From my experience with women and marriages, I would personally say that most of the time the answer is probably "no."

In which case you need to use an atom bomb. File for divorce without her knowing it (just because you file doesn't mean you actually have to divorce), and then sit her down and get very serious. Slap the divorce papers on the table first to shock her, and then tell her precisely why you're doing it. Don't show her the proof until she denies that she's done anything wrong (and she of course will deny it). Then tell her you've already outed her to your friends, family and church members (and you should).

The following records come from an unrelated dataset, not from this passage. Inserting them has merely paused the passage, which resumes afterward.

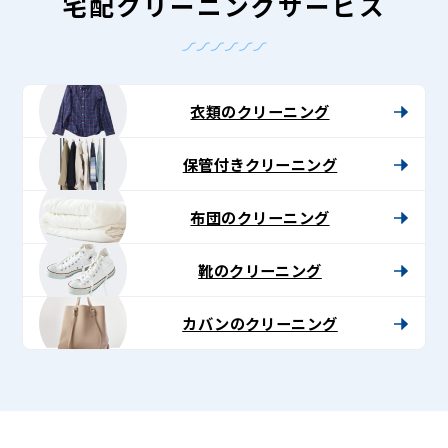
グ
宅配クリーニングサービス
-
Lenet〈リ
ネ
衣類のクリーニング
ッ
保管付きクリーニング
ト〉
布団のクリーニング
靴のクリーニング
カバンのクリーニング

While this may seem orchestrated and harsh, remember that the wounds of a friend are true while the kisses of the enemy are poison. If you really want to save your marriage, you are going to need to do something like this. 

Because the very fact that she's having an affair necessarily implies that she feels she is exceptional and therefore justified in being immoral. You're both Christians so I don't need to tell you about the problems Paul faced when he was correcting the Corinthians in I Cor. 5. They were so arrogant that they literally felt they could sin as much as they want _because they were special enough and strong enough to sustain it_. That is the pathology that has gripped your wife. 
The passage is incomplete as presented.